> **Problem details**
Read the data, and whenever a line holds the word "grades", report that line.
Supplied entries Block Start
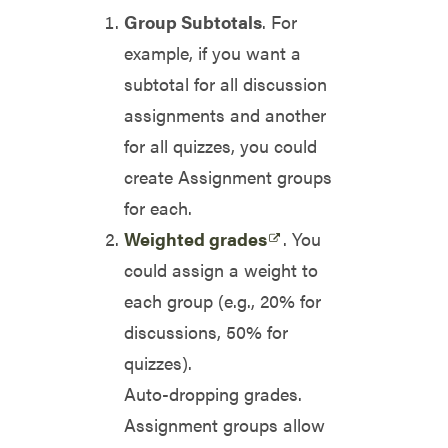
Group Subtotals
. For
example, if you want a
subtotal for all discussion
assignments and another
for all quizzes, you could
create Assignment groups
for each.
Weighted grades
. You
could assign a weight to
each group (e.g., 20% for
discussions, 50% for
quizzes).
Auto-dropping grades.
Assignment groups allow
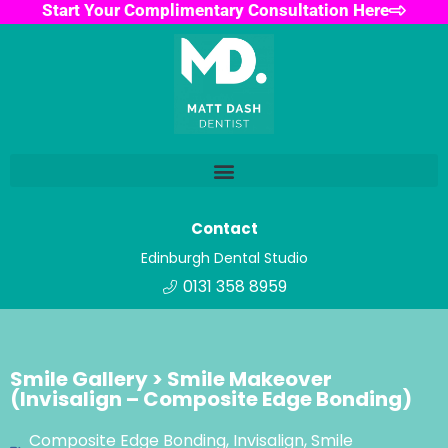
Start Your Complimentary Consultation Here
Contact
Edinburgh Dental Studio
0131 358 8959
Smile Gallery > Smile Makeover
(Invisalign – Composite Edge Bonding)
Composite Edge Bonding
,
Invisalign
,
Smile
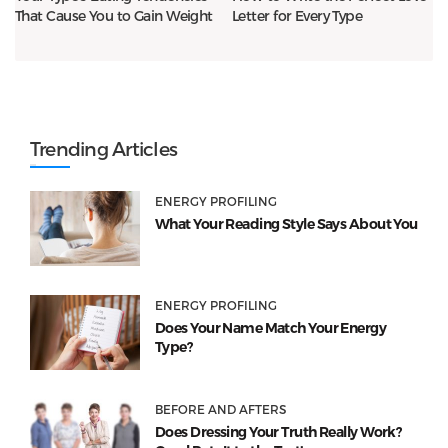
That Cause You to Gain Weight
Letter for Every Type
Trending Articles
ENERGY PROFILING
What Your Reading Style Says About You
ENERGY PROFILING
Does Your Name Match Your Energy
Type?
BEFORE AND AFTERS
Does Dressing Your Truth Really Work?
Supplied entries Block End
> **Solution**
Weighted grades
Auto-dropping grades.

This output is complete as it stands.